One of the original supply-siders, Bruce Bartlett, explains in a brilliant op-ed why the ideas that worked so well in the early 1980’s are irrelevant today. Bartlett is promoting a new book, The New American Economy.
I continue to believe that what the supply-siders did was good for the economy, good for the country and good for the advancement of economic science. The best economists in the country were pretty clueless about our economic problems during the Carter years. It was widely asserted that the money supply had no meaningful effect on inflation, that marginal tax rates had no incentive effects, and that it would take decades or another Great Depression to break the back of inflation.
As all economists now know, these ideas were wrong. All economists today accept the importance of the money supply–perhaps too much; during the recent crisis many asserted that fiscal stimulus was unnecessary because an increase in the money supply was the only thing necessary to restore growth. (How this would have been accomplished when interest rates were close to zero was never explained.) All economists now accept the importance of marginal tax rates to economic decisionmaking, and organizations like the National Bureau of Economic Research publish vast numbers of papers on this topic.
During the George W. Bush years, however, I think SSE became distorted into something that is, frankly, nuts–the ideas that there is no economic problem that cannot be cured with more and bigger tax cuts, that all tax cuts are equally beneficial, and that all tax cuts raise revenue.
These incorrect ideas led to the enactment of many tax cuts that had no meaningful effect on economic performance. Many were just give-aways to favored Republican constituencies, little different, substantively, from government spending. What, after all, is the difference between a direct spending program and a refundable tax credit? Nothing, really, except that Republicans oppose the first because it represents Big Government while they support the latter because it is a “tax cut.”
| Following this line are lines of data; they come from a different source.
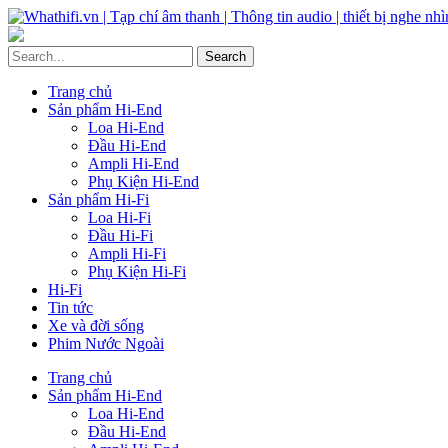
Trang chủ
Sản phẩm Hi-End
Loa Hi-End
Đầu Hi-End
Ampli Hi-End
Phụ Kiện Hi-End
Sản phẩm Hi-Fi
Loa Hi-Fi
Đầu Hi-Fi
Ampli Hi-Fi
Phụ Kiện Hi-Fi
Hi-Fi
Tin tức
Xe và đời sống
Phim Nước Ngoài
Trang chủ
Sản phẩm Hi-End
Loa Hi-End
Đầu Hi-End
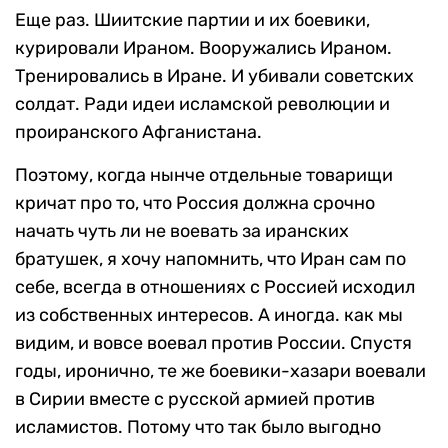
Еще раз. Шиитские партии и их боевики,
курировали Ираном. Вооружались Ираном.
Тренировались в Иране. И убивали советских
солдат. Ради идеи исламской революции и
проиранского Афганистана.
Поэтому, когда нынче отдельные товарищи
кричат про то, что Россия должна срочно
начать чуть ли не воевать за иранских
братушек, я хочу напомнить, что Иран сам по
себе, всегда в отношениях с Россией исходил
из собственных интересов. А иногда. как мы
видим, и вовсе воевал против России. Спустя
годы, иронично, те же боевики-хазари воевали
в Сирии вместе с русской армией против
исламистов. Потому что так было выгодно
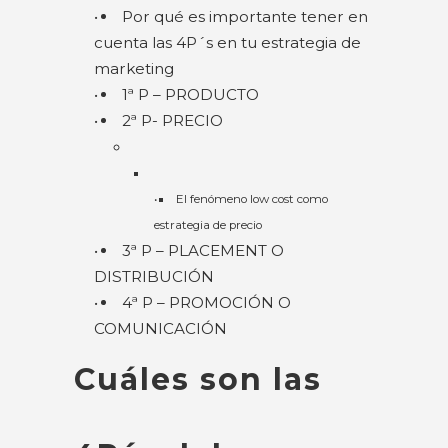
Por qué es importante tener en
cuenta las 4P´s en tu estrategia de
marketing
1ª P – PRODUCTO
2ª P- PRECIO
El fenómeno low cost como
estrategia de precio
3ª P – PLACEMENT O
DISTRIBUCIÓN
4ª P – PROMOCIÓN O
COMUNICACIÓN
Cuáles son las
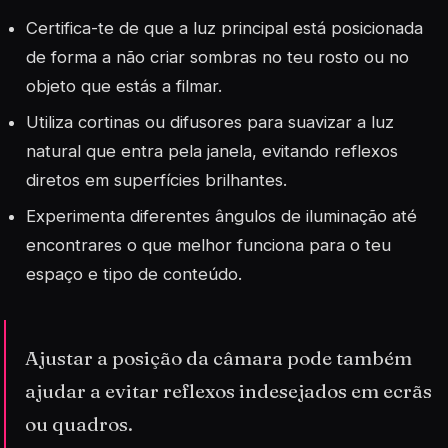
Certifica-te de que a luz principal está posicionada
de forma a não criar sombras no teu rosto ou no
objeto que estás a filmar.
Utiliza cortinas ou difusores para suavizar a luz
natural que entra pela janela, evitando reflexos
diretos em superfícies brilhantes.
Experimenta diferentes ângulos de iluminação até
encontrares o que melhor funciona para o teu
espaço e tipo de conteúdo.
Ajustar a posição da câmara pode também
ajudar a evitar reflexos indesejados em ecrãs
ou quadros.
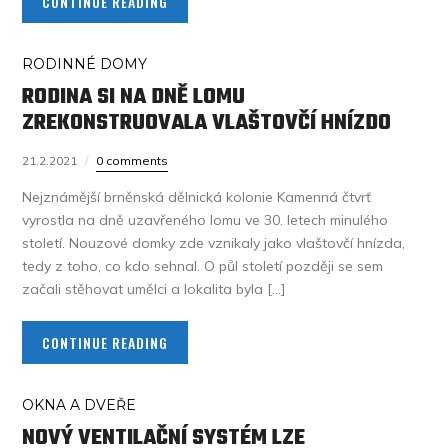
CONTINUE READING
RODINNÉ DOMY
RODINA SI NA DNĚ LOMU
ZREKONSTRUOVALA VLAŠTOVČÍ HNÍZDO
21.2.2021
0 comments
Nejznámější brněnská dělnická kolonie Kamenná čtvrť
vyrostla na dně uzavřeného lomu ve 30. letech minulého
století. Nouzové domky zde vznikaly jako vlaštovčí hnízda,
tedy z toho, co kdo sehnal. O půl století později se sem
začali stěhovat umělci a lokalita byla […]
CONTINUE READING
OKNA A DVEŘE
NOVÝ VENTILAČNÍ SYSTÉM LZE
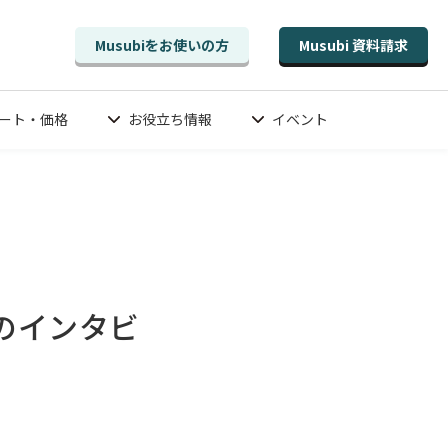
Musubiをお使いの方
Musubi 資料請求
ート・価格
お役立ち情報
イベント
のインタビ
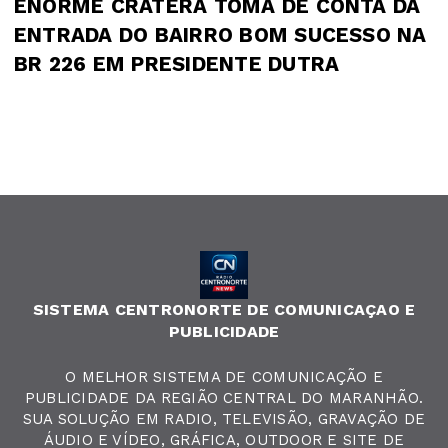
ENORME CRATERA TOMA DE CONTA DA
ENTRADA DO BAIRRO BOM SUCESSO NA
BR 226 EM PRESIDENTE DUTRA
SISTEMA CENTRONORTE DE COMUNICAÇAO E
PUBLICIDADE
O MELHOR SISTEMA DE COMUNICAÇÃO E
PUBLICIDADE DA REGIÃO CENTRAL DO MARANHÃO.
SUA SOLUÇÃO EM RADIO, TELEVISÃO, GRAVAÇÃO DE
ÁUDIO E VÍDEO, GRÁFICA, OUTDOOR E SITE DE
Bartlett exposes the caricature that has taken over conservative economic thinking, the slavish devotion to dogma that makes it impossible to consider the circumstances of our new reality. Think about it. Talk to a conservative about economic policy, and the answer, regardless of the circumstances, is usually the same – spending bad, tax cuts good. I can teach a three-year-old to repeat that.
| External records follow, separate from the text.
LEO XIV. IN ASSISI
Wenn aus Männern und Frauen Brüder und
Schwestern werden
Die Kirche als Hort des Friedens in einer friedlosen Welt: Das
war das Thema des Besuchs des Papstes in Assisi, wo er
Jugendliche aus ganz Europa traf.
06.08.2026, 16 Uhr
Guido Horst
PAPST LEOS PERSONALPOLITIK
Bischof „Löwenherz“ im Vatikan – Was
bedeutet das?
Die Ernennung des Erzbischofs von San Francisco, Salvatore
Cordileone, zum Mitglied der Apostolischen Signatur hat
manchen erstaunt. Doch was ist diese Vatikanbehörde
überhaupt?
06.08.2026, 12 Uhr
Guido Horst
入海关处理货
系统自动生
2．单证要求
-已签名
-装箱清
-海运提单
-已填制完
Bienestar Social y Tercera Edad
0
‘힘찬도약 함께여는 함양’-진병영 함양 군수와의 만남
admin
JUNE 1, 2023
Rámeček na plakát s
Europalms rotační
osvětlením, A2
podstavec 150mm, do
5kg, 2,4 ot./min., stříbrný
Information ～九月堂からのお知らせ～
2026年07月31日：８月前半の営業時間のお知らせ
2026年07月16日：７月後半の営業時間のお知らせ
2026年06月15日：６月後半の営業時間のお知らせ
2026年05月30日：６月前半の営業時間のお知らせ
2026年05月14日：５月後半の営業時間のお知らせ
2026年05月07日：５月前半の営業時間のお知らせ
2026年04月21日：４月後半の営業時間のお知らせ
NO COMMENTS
Bartlett goes on to explain why massive spending was necessary with the economic collapse we faced last year, and the obscenely stupid response of many conservatives who suggested addressing the problem with more tax cuts.
Bartlett was an adviser to Jack Kemp and helped write the Reagan tax cuts. This is a must-read for anyone who wants to understand the history of supply-side economics and why one of its chief architects is arguing that it doesn’t apply today.